Room 2:21 Research Beehive Newcastle University
Donald is Professor of Sociology at the University of Edinburgh. He has undertaken widely-cited work on topics ranging from the sociology of nuclear weapons to the meaning of 'proof' in the context of computer systems critical to safety or security. His current research is on the sociology of markets (especially credit-derivatives markets and carbon-emissions markets).
Professor MacKenzie has authored books including An Engine, Not a Camera: How Financial Models Shape Markets; Do Economists Make Markets? On the Performativity of Economics, co-edited with Fabian Muniesa and Lucia Siu, and Material Markets: How Economic Agents are Constructed.

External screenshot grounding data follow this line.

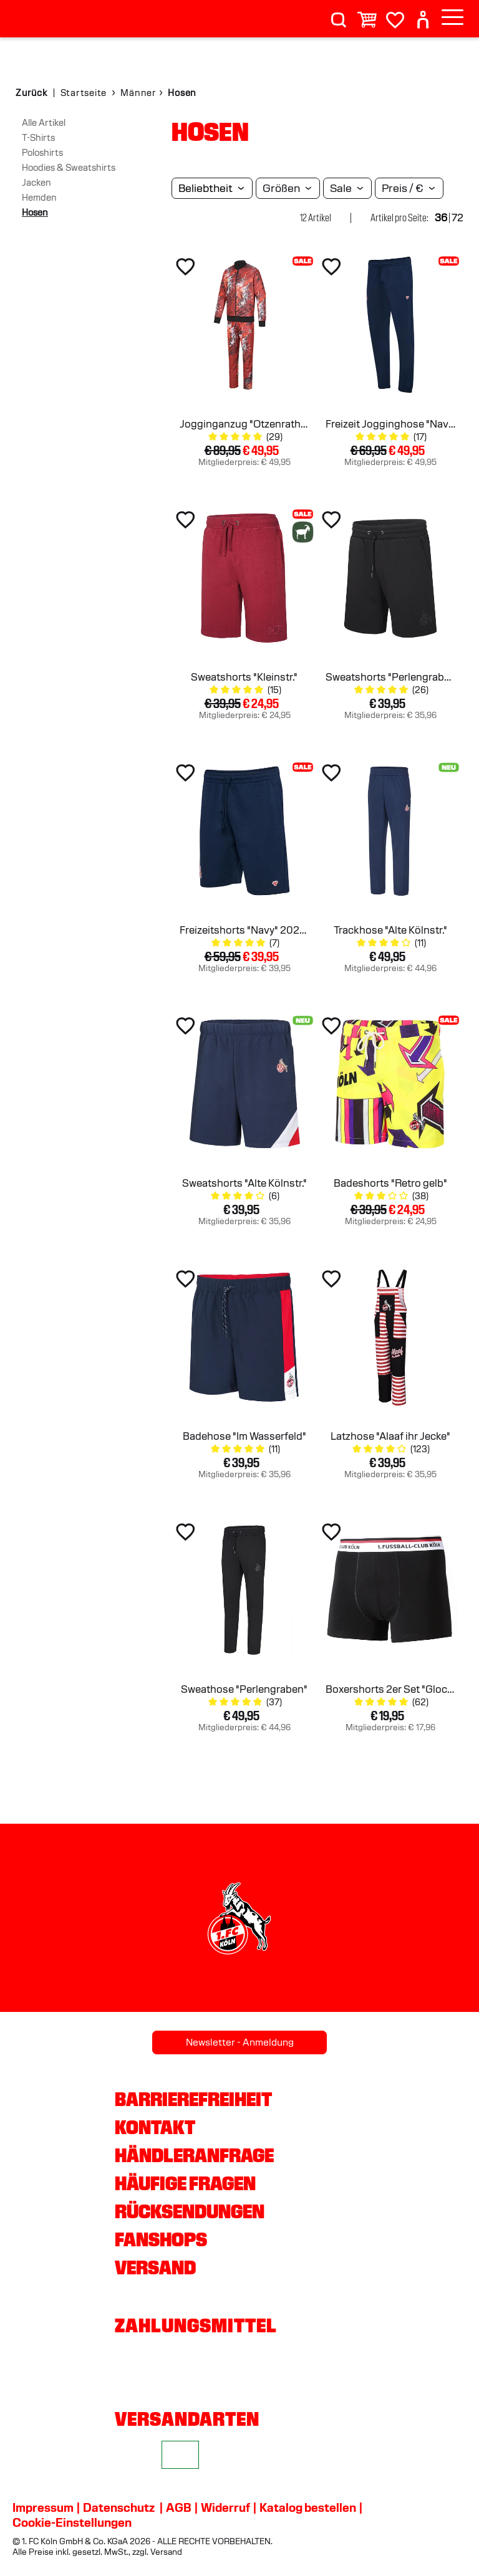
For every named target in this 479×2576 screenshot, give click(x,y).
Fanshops (161, 2239)
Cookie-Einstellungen (72, 2522)
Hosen (35, 212)
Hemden (39, 197)
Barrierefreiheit (193, 2099)
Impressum (43, 2507)
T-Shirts (38, 137)
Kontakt (155, 2127)
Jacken (36, 182)
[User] (422, 14)
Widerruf (225, 2507)
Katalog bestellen (307, 2507)
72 (457, 217)
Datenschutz (119, 2507)
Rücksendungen (189, 2211)
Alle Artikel (43, 122)
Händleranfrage (194, 2155)
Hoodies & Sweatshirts (68, 167)
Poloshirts (42, 152)
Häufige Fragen (185, 2183)
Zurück (31, 93)
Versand (155, 2267)
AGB (178, 2507)
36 (441, 217)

His work has been awarded a number of international prizes and was elected a Fellow of the Royal Society of Edinburgh in 2001 and a Fellow of the British Academy in 2004.
A number of scholars have recently been applying perspectives from the social studies of science and technology to financial markets, an activity sometimes called 'social studies of finance'. Amongst the questions this work throws up is how market participants evaluate financial instruments, an issue which is (amongst other things) a problem in the sociology of knowledge.
This talk will present a historical sociology of the clusters of evaluation practices surrounding three classes of financial instrument (CDOs, i.e. collateralised debt obligations; ABSs, asset-backed securities; and a fateful concatenation of the two, ABS CDOs) that together account for more than half the losses that triggered the near-collapse of the global banking system in autumn 2008. (These clusters of evaluation practices are loosely analogous to Knorr Cetina's 'epistemic cultures' and to other uses of the term 'culture' in social studies of science, but one of the issues to be debated is whether the term 'culture' is appropriate here.) He will suggests ways in which those clusters of practices, the interactions between them, and the ways in which they became organisational routines (especially in the rating agencies that awarded credit ratings to CDOs and ABSs) help explain the crisis.
The talk will not assume any prior knowledge of finance, and will explain what CDOs, etc. are. It will be based on a set of 90 predominantly oral-history interviews (29 conducted before the crisis and 61 after it), mainly with the constructors, traders and modellers of instruments of this kind and with employees of the rating agencies.